Grèce : Glissements et glissades

Greek Crisis, par Panagiotis Grigoriou, mis en ligne le 13 avril 2013.

 
 
 


Glissements et glissades

 

 


Les glissements et les glissades de toute sorte s’installent peu à peu dans notre quotidien sous le régime de la Troïka. Ce qu’il reste des droits liés au travail est balayé, tout comme le travail, lui-même. Maria, 36 ans, journaliste au chômage rencontrée au centre d’Athènes cette semaine, s’apprête à quitter la Grèce pour le Qatar, son frère y est déjà depuis un mois: “Je n'en peux plus. Je vis actuellement en vendant mes biens, meubles, bijoux ou livres. Cette situation ne peut plus durer. Je n'ai plus envie de rien, ni lutter, ni manifester, ce ne sont pourtant pas les raisons qui manquent, mais avant tout, je dois m'assurer de ma propre survie, précise et concrète, c'est-à-dire, pouvoir me nourrir chaque lendemain. J’ai vu dans un reportage qu’à Thessalonique on embauchait pour un travail de bureau à mi-temps et le salaire proposé c’était 180 euros par mois. Il y a eu pléthore de candidats et le poste a été aussitôt attribué. Celui qui l’a décroché finalement, il s’est proposé pour 120 euros par mois. C’est ainsi que je réalise alors combien nous sommes déjà pulvérisés et réduits à néant, je vais partir”.
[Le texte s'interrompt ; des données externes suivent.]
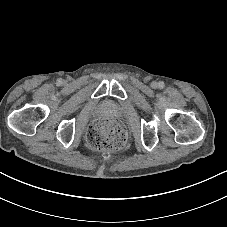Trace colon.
Instances as JSON below:
<instances>
[{
  "instance_id": "obj_1",
  "label": "colon",
  "mask_w": 227,
  "mask_h": 227,
  "mask_svg": "<svg viewBox=\"0 0 227 227\" xmlns=\"http://www.w3.org/2000/svg\"><path fill=\"white\" fill-rule=\"evenodd\" d=\"M87 144L98 151H114L123 147L126 131L117 122L100 119L91 125L86 134Z\"/></svg>"
}]
</instances>
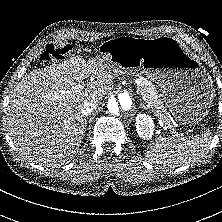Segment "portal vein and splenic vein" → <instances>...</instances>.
I'll return each instance as SVG.
<instances>
[{"label": "portal vein and splenic vein", "instance_id": "obj_1", "mask_svg": "<svg viewBox=\"0 0 222 222\" xmlns=\"http://www.w3.org/2000/svg\"><path fill=\"white\" fill-rule=\"evenodd\" d=\"M159 124H160L161 126H164L165 124H167V125H168V126H166L167 128H170V129L172 128V125H171V124L163 121L162 119H159ZM174 135H175L176 137H180L181 139L184 140L183 134L178 133V132H174Z\"/></svg>", "mask_w": 222, "mask_h": 222}]
</instances>
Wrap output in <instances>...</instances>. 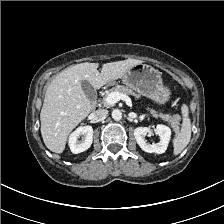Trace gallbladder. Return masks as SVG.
<instances>
[{
  "instance_id": "obj_1",
  "label": "gallbladder",
  "mask_w": 224,
  "mask_h": 224,
  "mask_svg": "<svg viewBox=\"0 0 224 224\" xmlns=\"http://www.w3.org/2000/svg\"><path fill=\"white\" fill-rule=\"evenodd\" d=\"M81 86L87 98L92 100L95 97V89L88 81H82Z\"/></svg>"
}]
</instances>
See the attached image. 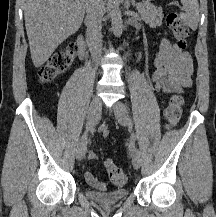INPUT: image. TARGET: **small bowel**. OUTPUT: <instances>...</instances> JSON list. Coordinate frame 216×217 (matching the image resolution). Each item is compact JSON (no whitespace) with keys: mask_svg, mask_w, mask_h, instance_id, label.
<instances>
[{"mask_svg":"<svg viewBox=\"0 0 216 217\" xmlns=\"http://www.w3.org/2000/svg\"><path fill=\"white\" fill-rule=\"evenodd\" d=\"M154 71L152 81L156 92L161 95H169L175 92H183L192 86L193 60L189 52L175 45L168 39H163L159 52L153 61ZM88 158L94 160L95 153L88 152ZM111 160L105 161L108 170ZM86 182L99 190H106L108 183L101 181L91 171L85 173Z\"/></svg>","mask_w":216,"mask_h":217,"instance_id":"c3829d8e","label":"small bowel"}]
</instances>
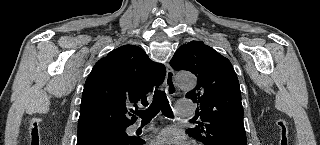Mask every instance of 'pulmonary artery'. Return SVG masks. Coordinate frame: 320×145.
Segmentation results:
<instances>
[{
	"mask_svg": "<svg viewBox=\"0 0 320 145\" xmlns=\"http://www.w3.org/2000/svg\"><path fill=\"white\" fill-rule=\"evenodd\" d=\"M176 114L181 117H188L192 114L193 109L189 101H178L176 103ZM140 128V125H133L130 127V132H135Z\"/></svg>",
	"mask_w": 320,
	"mask_h": 145,
	"instance_id": "obj_1",
	"label": "pulmonary artery"
}]
</instances>
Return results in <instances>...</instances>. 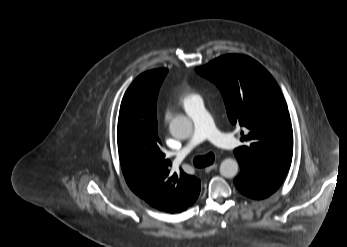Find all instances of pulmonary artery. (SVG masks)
Returning <instances> with one entry per match:
<instances>
[{
	"mask_svg": "<svg viewBox=\"0 0 347 247\" xmlns=\"http://www.w3.org/2000/svg\"><path fill=\"white\" fill-rule=\"evenodd\" d=\"M187 114L193 121L194 132L187 144L178 152V158H184L195 146L209 140L222 148H233L237 141L230 135L221 133L207 112L201 97L197 96L185 105Z\"/></svg>",
	"mask_w": 347,
	"mask_h": 247,
	"instance_id": "pulmonary-artery-1",
	"label": "pulmonary artery"
}]
</instances>
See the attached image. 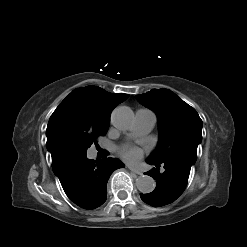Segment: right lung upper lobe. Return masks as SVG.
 <instances>
[{"mask_svg":"<svg viewBox=\"0 0 247 247\" xmlns=\"http://www.w3.org/2000/svg\"><path fill=\"white\" fill-rule=\"evenodd\" d=\"M128 97V94H113L92 85L72 91L56 108L48 122L46 146L52 159L63 154L58 144L57 133L65 120L109 125L113 108Z\"/></svg>","mask_w":247,"mask_h":247,"instance_id":"right-lung-upper-lobe-1","label":"right lung upper lobe"}]
</instances>
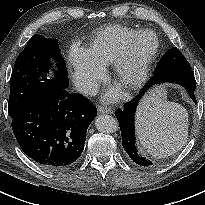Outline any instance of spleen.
<instances>
[{"mask_svg":"<svg viewBox=\"0 0 205 205\" xmlns=\"http://www.w3.org/2000/svg\"><path fill=\"white\" fill-rule=\"evenodd\" d=\"M136 132L147 151L165 158L180 151L188 139V113L177 103L159 97L141 102L136 113Z\"/></svg>","mask_w":205,"mask_h":205,"instance_id":"obj_1","label":"spleen"}]
</instances>
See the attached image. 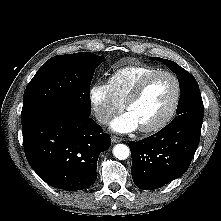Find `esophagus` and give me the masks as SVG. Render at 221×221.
Here are the masks:
<instances>
[{
	"label": "esophagus",
	"instance_id": "1",
	"mask_svg": "<svg viewBox=\"0 0 221 221\" xmlns=\"http://www.w3.org/2000/svg\"><path fill=\"white\" fill-rule=\"evenodd\" d=\"M111 140H112L113 143H119V142L122 141V138L118 137V136H112Z\"/></svg>",
	"mask_w": 221,
	"mask_h": 221
}]
</instances>
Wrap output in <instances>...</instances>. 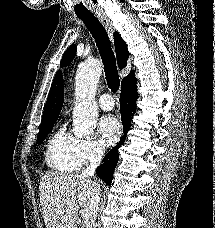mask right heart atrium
Returning a JSON list of instances; mask_svg holds the SVG:
<instances>
[{"label":"right heart atrium","mask_w":215,"mask_h":228,"mask_svg":"<svg viewBox=\"0 0 215 228\" xmlns=\"http://www.w3.org/2000/svg\"><path fill=\"white\" fill-rule=\"evenodd\" d=\"M105 154L104 145L94 139H80L79 156L81 163L90 164L100 161Z\"/></svg>","instance_id":"obj_1"}]
</instances>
Place Omonoia, Athènes, le 10 avril


J’avais rencontré Maria en marge de la manifestation du personnel de l’Organisme contre la drogue, OKANA, encore une structure en état... de démolition. Et à deux pas du lieu de la manifestation, c’est sur la place d’Omonoia que les premiers touristes de l’année 2013 prenaient un bain de soleil... et d’antithèses. Entre Monastiraki et Omonoia par la rue d’Athéna, nos touristes découvrent alors au regard parfois étonné, nos vestiges et nous-mêmes, les vestiges de nous-mêmes, comme ces mendiants, handicapés, malades ou âgés dont parfois les pieds portent les stigmates des plaies ouvertes. La crise, le glissement vers la deshumanisation, les boutiques fermées telles nos vies, les immeubles de plus en plus délabrés et à vendre, n’échapperont plus aux visiteurs du pays... malgré tous nos efforts évidement.

Rue Athèna, le 10 avril

 

Immeuble à louer, rue Athèna, le 10 avril

 

Rue Athèna, entrée du métro Monsatiraki, le 10 avril


Ce qui ne veut pas dire que la Grèce n’est plus un pays accueillant, bien au contraire, sauf pour les promoteurs immobiliers allemands et les “investisseurs” dans les mines d’or, grecs et canadiens. Car on apprend par exemple que “huit fois sur dix, les promoteurs immobiliers allemands qui se sont rendus en Crète ce dernier temps à la recherche des biens bradés, ont été chassés par les habitants, ce qui est nouveau. Les acheteurs allemands n'étaient pas reçus de cette manière il y a encore trois ans. -Qu’ils aillent chez eux trouver de la terre disponible, nous ne voulons pas de leur argent, nous avons déjà assez souffert des Allemands- ont même précisé certains crétois à leurs visiteurs. En règle générale, les habitants refusent d’emblée tout contact avec ces promoteurs, et de leur côté, les promoteurs allemands devenus si brusquement indésirables, s’interrogent à leur tour, sur ce qui aurait changé depuis trois ans pour que le comportement des grecs soit si différent désormais (...)”, reportage du quotidien Elefterotypia, le 12 avril. Déjà que les rares touristes allemands chez nous, se font de plus en plus souvent passer pour des citoyens autrichiens, cela présage bien sur les perceptives... d’avenir ! Les élites de l’Allemagne actuelle ont pris les rênes de l’européisme désormais mortel pour les droits sociaux, pour les régimes démocratique et finalement... pour la vie des autres dans au moins une partie du continent, pour s’attaquer finalement aux existences individuelles et collectives avec une violence que l’on croyait alors historique. C’est ainsi, que les identités sociales, professionnelles et in fine nationales sont et se sentent attaquées, d’où les réactions, dont certaines, ont été remarquées par les promoteurs immobiliers allemands en Crète.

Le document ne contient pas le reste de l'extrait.